Question: What authentication library does this project use?

Rules:
- Answer with numbered citations like [1], [2].
- If no source supports a claim, say so explicitly.
- Be concise (3-5 sentences maximum).

Grounding Modes

Mode Behavior Use Case
strict Only use provided sources; refuse if unsourced Critical tasks, compliance
preferred Prefer sources; note when using general knowledge Standard development tasks
supplementary Use sources to augment general knowledge Research and exploration
disabled No grounding enforcement Brainstorming, ideation

JSON & Structured Outputs

For deterministic automation, Task Master encourages structured output formats that can be parsed and validated programmatically.

Task Analysis Schema

{
  "$schema": "http://json-schema.org/draft-07/schema#",
  "type": "object",
  "required": ["summary", "tasks", "risk"],
  "properties": {
    "summary": { "type": "string", "maxLength": 500 },
    "tasks": {
      "type": "array",
      "items": {
        "type": "object",
        "required": ["title", "estimatedHours", "priority"],
        "properties": {
          "title": { "type": "string" },
          "estimatedHours": { "type": "number", "minimum": 0.5 },
          "priority": { "enum": ["low", "medium", "high", "critical"] }
        }
      }
    },
    "risk": { "enum": ["low", "medium", "high"] }
  }
}

Temperature Settings for Structured Output

Temperature Use Case Output Character
0.0-0.1 JSON automation, code generation Highly deterministic
0.2-0.3 Task analysis, structured reports Consistent with slight variation
0.4-0.5 Planning, architecture decisions Balanced creativity and consistency
0.6-0.7 Brainstorming, exploration Creative, diverse suggestions

Guardrails & Refusals

Guardrails prevent the AI from producing harmful or policy-violating content -- exposing secrets, fabricating specifications, or generating unsafe code patterns.

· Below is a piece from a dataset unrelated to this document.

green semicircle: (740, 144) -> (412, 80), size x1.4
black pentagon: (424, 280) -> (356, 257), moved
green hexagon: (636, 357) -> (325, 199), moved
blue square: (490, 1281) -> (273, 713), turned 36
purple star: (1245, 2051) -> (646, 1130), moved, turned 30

Safety Policy Configuration

# .taskmaster/prompts/safety-policy.txt

SAFETY POLICY:
- Never include API keys, passwords, secrets, or credentials in outputs.
- Never generate code that executes system commands without confirmation.
- Never fabricate file paths, URLs, or endpoint addresses.
- If asked for information outside provided sources, respond:
  "I don't have enough information to answer that accurately."

Implementing Guardrails

# Enable safety policy globally
task-master config --safety-policy .taskmaster/prompts/safety-policy.txt

# Set disallowed content patterns
task-master config --disallow-patterns "API_KEY,SECRET,PASSWORD,PRIVATE_KEY"

# Enable PII detection
task-master config --pii-detection true

# View refusal log
task-master show-refusals --period "last-7-days"

Prompt Hygiene Checklist

flowchart TD
    A[Write System Prompt] --> B[Remove Conflicting Instructions]
    B --> C[Add Source Grounding Rules]
    C --> D[Set Output Format]
    D --> E[Add Safety Guardrails]
    E --> F[Include Relevant Examples]
    F --> G[Set Length Constraints]
    G --> H[Review & Test]
    H --> I{Passes Evaluation?}
    I -->|Yes| J[Deploy to Task Master]
    I -->|No| K[Identify Issues]
    K --> A

    classDef write fill:#e1f5fe,stroke:#01579b
    classDef review fill:#f3e5f5,stroke:#4a148c
    classDef deploy fill:#e8f5e8,stroke:#1b5e20

    class A,B,C,D,E,F,G write
    class H,I review
    class J deploy
    class K write
Loading
Check Description Priority
Single system prompt One authoritative source of instructions Critical
No conflicts No contradictory directives across prompt layers Critical
Source grounding Rules for citation and source usage High
Output format Defined structure for responses High
Safety guardrails Disallowed topics and refusal templates High
Examples Short, relevant few-shot examples Medium
Length constraints Max length or bullet count expectations Medium
Uncertainty handling "Don't guess; say not sure" directive Medium

Evaluation Loop

An evaluation loop tests your prompts against known inputs and checks for hallucinations, format violations, and quality regressions.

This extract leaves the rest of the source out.